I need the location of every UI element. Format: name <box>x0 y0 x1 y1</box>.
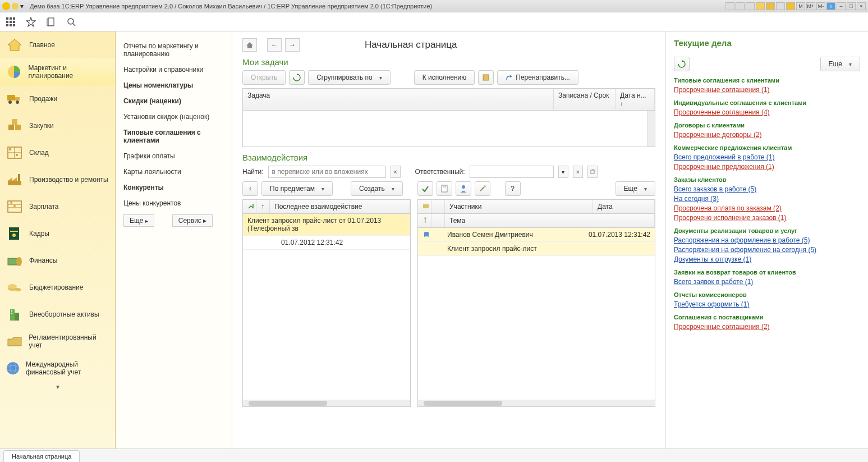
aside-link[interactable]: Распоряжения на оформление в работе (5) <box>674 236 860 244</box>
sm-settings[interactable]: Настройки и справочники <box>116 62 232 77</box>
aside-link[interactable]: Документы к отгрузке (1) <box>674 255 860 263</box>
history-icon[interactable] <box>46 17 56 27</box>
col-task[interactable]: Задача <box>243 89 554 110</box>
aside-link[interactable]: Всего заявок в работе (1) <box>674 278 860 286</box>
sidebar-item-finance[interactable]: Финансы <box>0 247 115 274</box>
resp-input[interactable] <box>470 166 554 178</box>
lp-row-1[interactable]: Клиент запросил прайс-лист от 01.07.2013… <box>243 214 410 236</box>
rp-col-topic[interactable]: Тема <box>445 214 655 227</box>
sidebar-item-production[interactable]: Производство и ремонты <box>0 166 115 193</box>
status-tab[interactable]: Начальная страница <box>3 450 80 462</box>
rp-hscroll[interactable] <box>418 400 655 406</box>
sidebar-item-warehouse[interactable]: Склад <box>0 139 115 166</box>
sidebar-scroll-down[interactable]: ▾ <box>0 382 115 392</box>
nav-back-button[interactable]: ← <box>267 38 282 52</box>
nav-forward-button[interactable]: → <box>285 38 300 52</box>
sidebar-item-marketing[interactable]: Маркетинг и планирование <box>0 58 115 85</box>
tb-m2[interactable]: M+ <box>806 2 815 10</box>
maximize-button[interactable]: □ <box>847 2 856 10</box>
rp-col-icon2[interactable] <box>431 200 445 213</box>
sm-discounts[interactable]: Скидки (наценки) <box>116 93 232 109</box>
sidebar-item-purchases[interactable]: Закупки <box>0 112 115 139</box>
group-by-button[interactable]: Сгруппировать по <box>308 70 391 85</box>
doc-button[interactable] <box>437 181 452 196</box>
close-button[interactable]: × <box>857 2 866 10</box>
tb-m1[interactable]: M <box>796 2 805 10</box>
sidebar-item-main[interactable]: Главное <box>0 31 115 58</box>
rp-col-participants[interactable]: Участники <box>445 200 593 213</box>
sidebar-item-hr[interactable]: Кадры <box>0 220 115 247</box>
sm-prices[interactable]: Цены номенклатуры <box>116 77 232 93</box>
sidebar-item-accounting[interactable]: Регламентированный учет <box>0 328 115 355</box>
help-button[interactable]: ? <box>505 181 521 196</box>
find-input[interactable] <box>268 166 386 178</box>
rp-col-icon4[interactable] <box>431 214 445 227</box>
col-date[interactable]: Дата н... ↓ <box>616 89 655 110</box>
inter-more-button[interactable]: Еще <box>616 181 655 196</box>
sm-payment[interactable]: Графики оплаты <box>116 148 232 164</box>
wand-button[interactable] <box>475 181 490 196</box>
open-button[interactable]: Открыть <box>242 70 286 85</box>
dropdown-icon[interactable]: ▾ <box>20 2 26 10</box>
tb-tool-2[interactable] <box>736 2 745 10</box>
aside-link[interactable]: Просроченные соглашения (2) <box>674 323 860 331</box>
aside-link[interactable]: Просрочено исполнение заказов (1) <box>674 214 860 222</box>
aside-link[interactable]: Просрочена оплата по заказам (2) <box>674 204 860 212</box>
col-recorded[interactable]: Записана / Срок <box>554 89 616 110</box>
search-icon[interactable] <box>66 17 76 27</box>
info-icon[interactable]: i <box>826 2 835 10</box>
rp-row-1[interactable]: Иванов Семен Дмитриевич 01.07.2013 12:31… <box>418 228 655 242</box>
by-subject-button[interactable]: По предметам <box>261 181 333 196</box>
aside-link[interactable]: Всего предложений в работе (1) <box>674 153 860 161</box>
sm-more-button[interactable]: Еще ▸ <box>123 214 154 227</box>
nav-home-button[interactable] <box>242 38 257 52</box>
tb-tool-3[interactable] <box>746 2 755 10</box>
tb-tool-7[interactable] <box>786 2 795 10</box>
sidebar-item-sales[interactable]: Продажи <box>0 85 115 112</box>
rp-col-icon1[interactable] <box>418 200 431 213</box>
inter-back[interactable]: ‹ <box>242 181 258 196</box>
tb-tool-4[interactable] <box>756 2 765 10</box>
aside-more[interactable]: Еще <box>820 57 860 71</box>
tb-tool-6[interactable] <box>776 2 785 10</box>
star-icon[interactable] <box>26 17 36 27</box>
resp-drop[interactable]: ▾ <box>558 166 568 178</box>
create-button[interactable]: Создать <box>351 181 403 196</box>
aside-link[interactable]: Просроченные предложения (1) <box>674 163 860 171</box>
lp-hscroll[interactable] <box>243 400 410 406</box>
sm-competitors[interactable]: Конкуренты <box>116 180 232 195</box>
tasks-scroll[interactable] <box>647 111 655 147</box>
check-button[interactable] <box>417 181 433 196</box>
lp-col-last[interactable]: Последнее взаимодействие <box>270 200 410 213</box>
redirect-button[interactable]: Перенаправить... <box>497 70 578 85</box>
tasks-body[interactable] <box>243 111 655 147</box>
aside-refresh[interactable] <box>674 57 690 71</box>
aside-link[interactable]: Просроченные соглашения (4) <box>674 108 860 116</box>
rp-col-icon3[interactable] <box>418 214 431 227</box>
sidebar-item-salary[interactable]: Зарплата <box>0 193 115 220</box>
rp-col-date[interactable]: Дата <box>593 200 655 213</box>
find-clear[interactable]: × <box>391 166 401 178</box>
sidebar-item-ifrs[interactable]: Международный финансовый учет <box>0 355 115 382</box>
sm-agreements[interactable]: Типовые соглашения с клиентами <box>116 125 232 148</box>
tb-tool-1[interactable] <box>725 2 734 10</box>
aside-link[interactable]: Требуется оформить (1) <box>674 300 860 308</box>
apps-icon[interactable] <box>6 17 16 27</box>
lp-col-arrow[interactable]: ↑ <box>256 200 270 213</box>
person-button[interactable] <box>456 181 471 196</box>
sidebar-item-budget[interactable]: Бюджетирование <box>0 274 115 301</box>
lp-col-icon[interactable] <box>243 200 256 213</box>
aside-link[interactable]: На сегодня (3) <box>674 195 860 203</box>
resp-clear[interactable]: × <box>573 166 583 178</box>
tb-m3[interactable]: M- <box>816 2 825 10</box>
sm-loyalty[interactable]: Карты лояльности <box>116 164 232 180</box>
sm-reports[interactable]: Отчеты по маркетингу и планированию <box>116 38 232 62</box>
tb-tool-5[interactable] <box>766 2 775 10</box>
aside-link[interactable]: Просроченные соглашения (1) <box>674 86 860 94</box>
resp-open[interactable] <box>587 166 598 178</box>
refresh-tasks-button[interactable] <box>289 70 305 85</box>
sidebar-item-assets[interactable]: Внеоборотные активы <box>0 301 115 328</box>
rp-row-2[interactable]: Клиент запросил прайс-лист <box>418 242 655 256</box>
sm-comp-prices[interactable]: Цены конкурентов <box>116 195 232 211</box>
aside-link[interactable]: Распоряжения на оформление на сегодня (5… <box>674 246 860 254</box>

════════

Word for word, return the material above, but drop the pictures.

I need the location of every UI element. Format: name <box>x0 y0 x1 y1</box>.
aside-link[interactable]: Распоряжения на оформление в работе (5) <box>674 236 860 244</box>
sm-settings[interactable]: Настройки и справочники <box>116 62 232 77</box>
aside-link[interactable]: Документы к отгрузке (1) <box>674 255 860 263</box>
history-icon[interactable] <box>46 17 56 27</box>
col-task[interactable]: Задача <box>243 89 554 110</box>
aside-link[interactable]: Всего заявок в работе (1) <box>674 278 860 286</box>
sidebar-item-finance[interactable]: Финансы <box>0 247 115 274</box>
resp-input[interactable] <box>470 166 554 178</box>
lp-row-1[interactable]: Клиент запросил прайс-лист от 01.07.2013… <box>243 214 410 236</box>
rp-col-topic[interactable]: Тема <box>445 214 655 227</box>
sidebar-item-production[interactable]: Производство и ремонты <box>0 166 115 193</box>
status-tab[interactable]: Начальная страница <box>3 450 80 462</box>
rp-hscroll[interactable] <box>418 400 655 406</box>
sidebar-item-warehouse[interactable]: Склад <box>0 139 115 166</box>
sidebar-scroll-down[interactable]: ▾ <box>0 382 115 392</box>
nav-back-button[interactable]: ← <box>267 38 282 52</box>
nav-forward-button[interactable]: → <box>285 38 300 52</box>
sidebar-item-marketing[interactable]: Маркетинг и планирование <box>0 58 115 85</box>
tb-m2[interactable]: M+ <box>806 2 815 10</box>
maximize-button[interactable]: □ <box>847 2 856 10</box>
rp-col-icon2[interactable] <box>431 200 445 213</box>
sm-discounts[interactable]: Скидки (наценки) <box>116 93 232 109</box>
sidebar-item-purchases[interactable]: Закупки <box>0 112 115 139</box>
group-by-button[interactable]: Сгруппировать по <box>308 70 391 85</box>
doc-button[interactable] <box>437 181 452 196</box>
close-button[interactable]: × <box>857 2 866 10</box>
tb-m1[interactable]: M <box>796 2 805 10</box>
sidebar-item-main[interactable]: Главное <box>0 31 115 58</box>
rp-col-participants[interactable]: Участники <box>445 200 593 213</box>
sidebar-item-hr[interactable]: Кадры <box>0 220 115 247</box>
sm-prices[interactable]: Цены номенклатуры <box>116 77 232 93</box>
sidebar-item-accounting[interactable]: Регламентированный учет <box>0 328 115 355</box>
help-button[interactable]: ? <box>505 181 521 196</box>
find-input[interactable] <box>268 166 386 178</box>
rp-col-icon4[interactable] <box>431 214 445 227</box>
col-date[interactable]: Дата н... ↓ <box>616 89 655 110</box>
inter-more-button[interactable]: Еще <box>616 181 655 196</box>
sm-payment[interactable]: Графики оплаты <box>116 148 232 164</box>
wand-button[interactable] <box>475 181 490 196</box>
open-button[interactable]: Открыть <box>242 70 286 85</box>
dropdown-icon[interactable]: ▾ <box>20 2 26 10</box>
tb-tool-2[interactable] <box>736 2 745 10</box>
aside-link[interactable]: Просроченные соглашения (2) <box>674 323 860 331</box>
aside-link[interactable]: Просрочено исполнение заказов (1) <box>674 214 860 222</box>
aside-link[interactable]: Просрочена оплата по заказам (2) <box>674 204 860 212</box>
col-recorded[interactable]: Записана / Срок <box>554 89 616 110</box>
search-icon[interactable] <box>66 17 76 27</box>
info-icon[interactable]: i <box>826 2 835 10</box>
rp-row-1[interactable]: Иванов Семен Дмитриевич 01.07.2013 12:31… <box>418 228 655 242</box>
by-subject-button[interactable]: По предметам <box>261 181 333 196</box>
aside-link[interactable]: Всего предложений в работе (1) <box>674 153 860 161</box>
sm-more-button[interactable]: Еще ▸ <box>123 214 154 227</box>
nav-home-button[interactable] <box>242 38 257 52</box>
tb-tool-3[interactable] <box>746 2 755 10</box>
tb-tool-7[interactable] <box>786 2 795 10</box>
sidebar-item-sales[interactable]: Продажи <box>0 85 115 112</box>
rp-col-icon1[interactable] <box>418 200 431 213</box>
inter-back[interactable]: ‹ <box>242 181 258 196</box>
tb-tool-4[interactable] <box>756 2 765 10</box>
aside-more[interactable]: Еще <box>820 57 860 71</box>
tb-tool-6[interactable] <box>776 2 785 10</box>
star-icon[interactable] <box>26 17 36 27</box>
resp-drop[interactable]: ▾ <box>558 166 568 178</box>
create-button[interactable]: Создать <box>351 181 403 196</box>
aside-link[interactable]: Просроченные предложения (1) <box>674 163 860 171</box>
lp-hscroll[interactable] <box>243 400 410 406</box>
sm-competitors[interactable]: Конкуренты <box>116 180 232 195</box>
tasks-scroll[interactable] <box>647 111 655 147</box>
check-button[interactable] <box>417 181 433 196</box>
lp-col-last[interactable]: Последнее взаимодействие <box>270 200 410 213</box>
redirect-button[interactable]: Перенаправить... <box>497 70 578 85</box>
tasks-body[interactable] <box>243 111 655 147</box>
aside-refresh[interactable] <box>674 57 690 71</box>
aside-link[interactable]: Просроченные соглашения (4) <box>674 108 860 116</box>
rp-col-icon3[interactable] <box>418 214 431 227</box>
sidebar-item-salary[interactable]: Зарплата <box>0 193 115 220</box>
rp-col-date[interactable]: Дата <box>593 200 655 213</box>
find-clear[interactable]: × <box>391 166 401 178</box>
sidebar-item-ifrs[interactable]: Международный финансовый учет <box>0 355 115 382</box>
sm-agreements[interactable]: Типовые соглашения с клиентами <box>116 125 232 148</box>
tb-tool-1[interactable] <box>725 2 734 10</box>
aside-link[interactable]: Требуется оформить (1) <box>674 300 860 308</box>
apps-icon[interactable] <box>6 17 16 27</box>
lp-col-arrow[interactable]: ↑ <box>256 200 270 213</box>
person-button[interactable] <box>456 181 471 196</box>
sidebar-item-budget[interactable]: Бюджетирование <box>0 274 115 301</box>
lp-col-icon[interactable] <box>243 200 256 213</box>
aside-link[interactable]: На сегодня (3) <box>674 195 860 203</box>
resp-clear[interactable]: × <box>573 166 583 178</box>
tb-m3[interactable]: M- <box>816 2 825 10</box>
sm-loyalty[interactable]: Карты лояльности <box>116 164 232 180</box>
sm-reports[interactable]: Отчеты по маркетингу и планированию <box>116 38 232 62</box>
tb-tool-5[interactable] <box>766 2 775 10</box>
aside-link[interactable]: Просроченные соглашения (1) <box>674 86 860 94</box>
resp-open[interactable] <box>587 166 598 178</box>
refresh-tasks-button[interactable] <box>289 70 305 85</box>
sidebar-item-assets[interactable]: Внеоборотные активы <box>0 301 115 328</box>
rp-row-2[interactable]: Клиент запросил прайс-лист <box>418 242 655 256</box>
sm-comp-prices[interactable]: Цены конкурентов <box>116 195 232 211</box>
aside-link[interactable]: Распоряжения на оформление на сегодня (5… <box>674 246 860 254</box>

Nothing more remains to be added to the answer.